The defined scenarios are grouped into three groups, corresponding to each scenario driver: mean electricity price, subsidies, and learning effect. Within each group, the scenarios are mutually exclusive. It is worthwhile to point out that the selection of the feed-in tariff subsidy renders the NPV probability density function independent of energy price fluctuations, although it remains sensitive to investment cost reductions. This framework results in a total of twenty-one possible scenario permutations. The energy price scenarios and investment cost scenarios are informed by European energy scenarios projected to 2050. The primary driver of the energy price scenarios is the geopolitical relationship between Western and Eastern countries, while the investment cost scenarios are largely influenced by the internal policies of European member states. Conversely, the subsidy scenarios are primarily determined by the internal policy decisions of Italy. These assumptions of primary drivers warrant for independence among the evolutions of the referred variables, thereby enabling the consideration of all permissible permutations. Nevertheless, to make the analysis more manageable for illustrative purposes, a scenario reduction process was implemented resorting to the concept of the plausibility cone [
86,
87,
88,
89], which allowed to establish a narrowed range of scenarios deemed plausible within the defined context.
The assumed scenarios were subdivided into four categories: preferable, possible, plausible, and probable. While scenarios HF, MF, and LF may be considered preferable from the perspective of a wind power investor, they are not classified as probable. This is due to the global trend in subsidy policies shifting towards feed-in premium tariffs rather than feed-in tariffs. However, among the set of three scenarios, LF remains the most plausible option, predicated on the rationale that lower investment cost reductions may prompt regulators to adopt more effective subsidy policies. Furthermore, current geopolitical developments suggest a continuation of non-relief conditions between Western and Eastern countries, indicating that scenarios assuming relief (R) are possible rather than probable. Given that the worst-case tension scenario (T) serves as a boundary for the analysis, the central scenario (C) emerges as the most probable energy price scenario. While scenarios with no subsidies (N) are plausible, the apparent inclination of Italian policymakers towards implementing subsidies, particularly for wind and solar energy, places scenarios involving feed-in premium subsidies within the probable group. Moreover, considering ongoing global and European investments in wind power systems, a significant reduction in investment costs is deemed highly probable, leading to the classification of the High Investment Cost Reduction (HCP) scenario as the most probable future outcome, if current sourcing difficulties [
2] are considered contingent. Based on statements and projections from European and Italian governmental bodies regarding renewable energy sources capacity installation trends, and anticipated advancements in wind power technology, four distinct narratives on subsidy policy development were considered (representing the treatment of Type IV uncertainty in this application example). Simulation results were subsequently combined, weighted by their respective probabilities, to derive a consolidated probability density function for the NPV. The NPV density function for each scenario was evaluated individually and then multiplied by its associated probability. Finally, these individual results were summed up to obtain the overall NPV probability density function. The plant’s life cycle was divided into six timespans, to account for its dynamic evolution, each characterized by a specific percentage change in the feed-in premium tariff value, as detailed in
Table 4.
A Monte Carlo simulation was employed to address epistemic uncertainty in each variable, utilizing symmetrical triangular distributions. The range of these distributions (minimum and maximum values) was defined for most variables based on a percentual deviation (PD) from the nominal value: nominal ± (PD × nominal). Exceptions were the bank interest rate, modeled with an absolute deviation of ±4% around a nominal 6%, and the self-interest rate, with an absolute deviation of ±2% around a nominal 4%.

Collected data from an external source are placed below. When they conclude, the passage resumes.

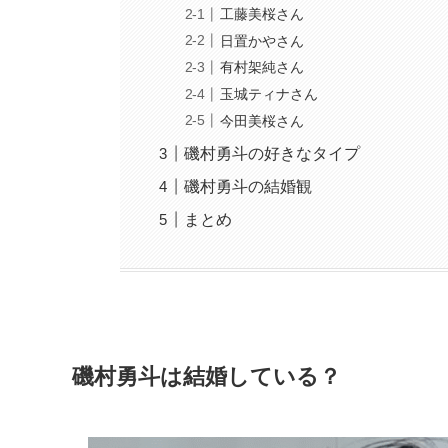
工藤美桜さん
日置かやさん
有村架純さん
玉城ティナさん
今田美桜さん
磯村勇斗の好きなタイプ
磯村勇斗の結婚観
まとめ
磯村勇斗は結婚している？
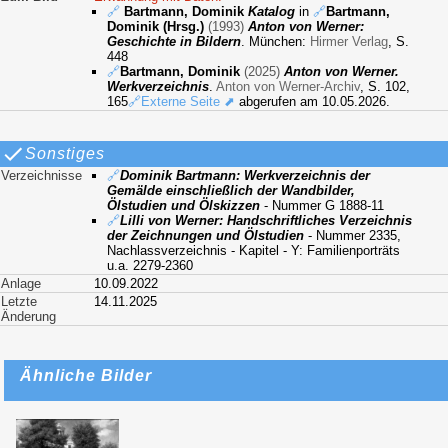
🔗
Bartmann, Dominik
Katalog
in
🔗
Bartmann,
Dominik (Hrsg.)
(1993)
Anton von Werner:
Geschichte in Bildern
. München:
Hirmer Verlag
, S.
448
🔗
Bartmann, Dominik
(2025)
Anton von Werner.
Werkverzeichnis
.
Anton von Werner-Archiv
, S. 102,
165
🔗Externe Seite ⬈
abgerufen am 10.05.2026.
Sonstiges
Verzeichnisse
🔗
Dominik Bartmann: Werkverzeichnis der
Gemälde einschließlich der Wandbilder,
Ölstudien und Ölskizzen
- Nummer G 1888-11
🔗
Lilli von Werner: Handschriftliches Verzeichnis
der Zeichnungen und Ölstudien
- Nummer 2335,
Nachlassverzeichnis - Kapitel - Y: Familienporträts
u.a. 2279-2360
Anlage
10.09.2022
Letzte
14.11.2025
Änderung
Ähnliche Bilder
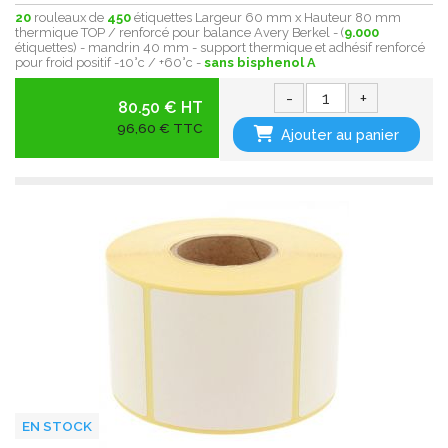
20
rouleaux de
450
étiquettes Largeur 60 mm x Hauteur 80 mm
thermique TOP / renforcé pour balance Avery Berkel - (
9.000
étiquettes) - mandrin 40 mm - support thermique et adhésif renforcé
pour froid positif -10°c / +60°c -
sans bisphenol A
-
+
80.50 € HT
96,60 € TTC
Ajouter au panier
EN STOCK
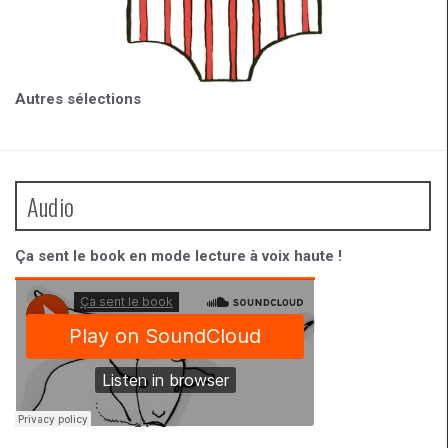
Autres sélections
Audio
Ça sent le book en mode lecture à voix haute !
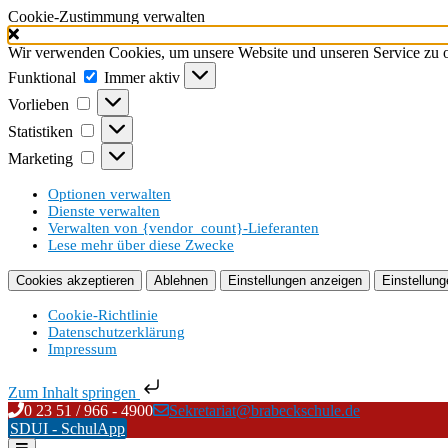
Cookie-Zustimmung verwalten
Wir verwenden Cookies, um unsere Website und unseren Service zu o
Funktional
Funktional
Immer aktiv
Vorlieben
Vorlieben
Statistiken
Statistiken
Marketing
Marketing
Optionen verwalten
Dienste verwalten
Verwalten von {vendor_count}-Lieferanten
Lese mehr über diese Zwecke
Cookies akzeptieren
Ablehnen
Einstellungen anzeigen
Einstellung
Cookie-Richtlinie
Datenschutzerklärung
Impressum
Zum Inhalt springen
Skip
0 23 51 / 966 - 4900
Sekretariat@brabeckschule.de
to
SDUI - SchulApp
content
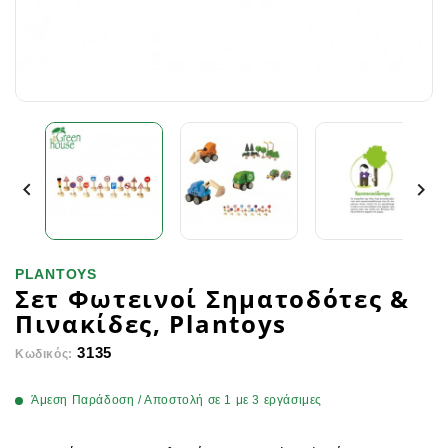


PLANTOYS
Σετ Φωτεινοί Σηματοδότες &
Πινακίδες, Plantoys
3135
Κωδικός:
Άμεση Παράδοση / Αποστολή σε 1 με 3 εργάσιμες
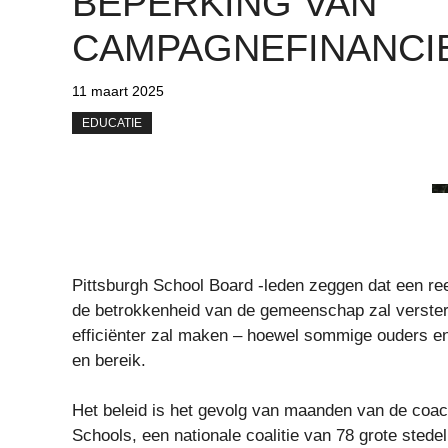
BEPERKING VAN
CAMPAGNEFINANCI
11 maart 2025
EDUCATIE
Pittsburgh School Board -leden zeggen dat een re
de betrokkenheid van de gemeenschap zal versterke
efficiënter zal maken – hoewel sommige ouders e
en bereik.
Het beleid is het gevolg van maanden van de coach
Schools, een nationale coalitie van 78 grote stedel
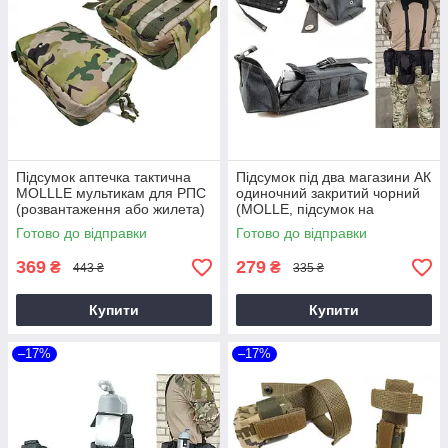
Підсумок аптечка тактична
Підсумок під два магазини АК
MOLLLE мультикам для РПС
одиночний закритий чорний
(розвантаження або жилета)
(MOLLE, підсумок на
розвантаження, жилет, РПС)
Готово до відправки
Готово до відправки
369
279
₴
₴
443 ₴
335 ₴
Купити
Купити
–17%
–17%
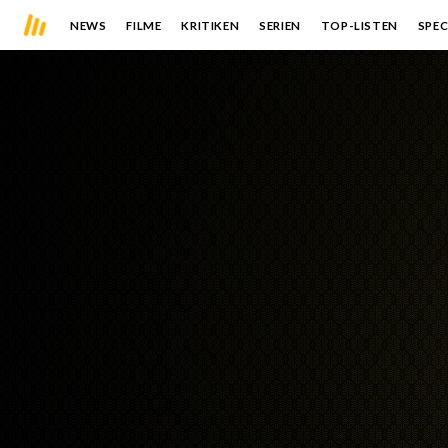
NEWS
FILME
KRITIKEN
SERIEN
TOP-LISTEN
SPEC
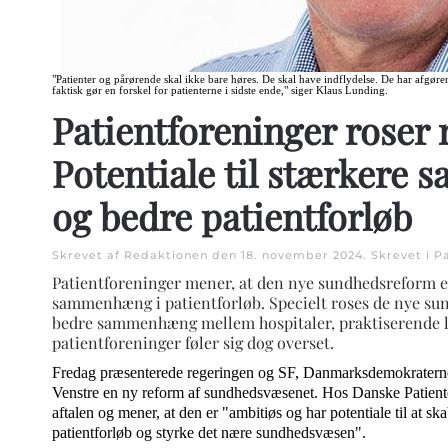
"Patienter og pårørende skal ikke bare høres. De skal have indflydelse. De har afgøre
faktisk gør en forskel for patienterne i sidste ende," siger Klaus Lunding.
Patientforeninger roser 
Potentiale til stærker
og bedre patientforløb
Skrevet af Redaktionen den
18. november 2024
. Skrevet i
Pa
Patientforeninger mener, at den nye sundhedsreform er
sammenhæng i patientforløb. Specielt roses de nye su
bedre sammenhæng mellem hospitaler, praktiserende 
patientforeninger føler sig dog overset.
Fredag præsenterede regeringen og SF, Danmarksdemokratern
Venstre en ny reform af sundhedsvæsenet. Hos Danske Patiente
aftalen og mener, at den er "ambitiøs og har potentiale til at
patientforløb og styrke det nære sundhedsvæsen".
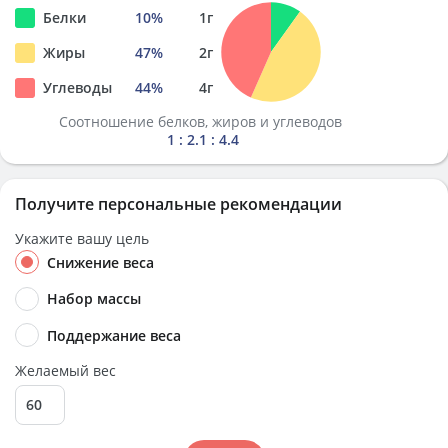
Белки
10
%
1
г
Жиры
47
%
2
г
Углеводы
44
%
4
г
Соотношение белков, жиров и углеводов
1 : 2.1 : 4.4
Получите персональные рекомендации
Укажите вашу цель
Снижение веса
Набор массы
Поддержание веса
Желаемый вес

Table 5 provides the nominal values and the adopted PD, informed by [
90,
91]. The analysis also assumes a 10-year financial loan covering 50% of the investment, a 35% tax rate, a technician hourly cost of EUR 50, and an annual amortization rate of 7%.
Table 5.
Parameters for variables showing epistemic uncertainty.
Table 5.
Parameters for variables showing epistemic uncertainty.
Variable | Nominal Value | PD |
---|
Power coefficient | See curve in Figure 5 | ±1% |
Generator efficiency | See curve in Figure 11 | ±1% |
Power electronic efficiency | See curve in Figure 11 | ±1% |
Gearbox efficiency | 98% | ±1% |
Restoration Cost | See [7] | ±10% |
Investment cost | EUR 350 M | ±30% |
Plant years life | 20 (nominal) | ±10% |
Figure 11.
Generator and power electronic efficiency curves.
Figure 11.
Generator and power electronic efficiency curves.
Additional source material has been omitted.